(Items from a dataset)

--------

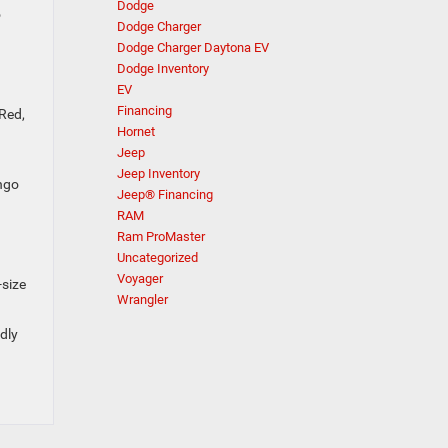
Dodge
o
Dodge Charger
Dodge Charger Daytona EV
Dodge Inventory
EV
Financing
 Red,
Hornet
Jeep
Jeep Inventory
ango
Jeep® Financing
RAM
Ram ProMaster
Uncategorized
Voyager
-size
Wrangler
dly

--------

_TASK DIRECTIONS:_
Write out each line above with the word "Jeep".

_SOLVED EXERCISE:_
Jeep
Jeep Inventory
Jeep® Financing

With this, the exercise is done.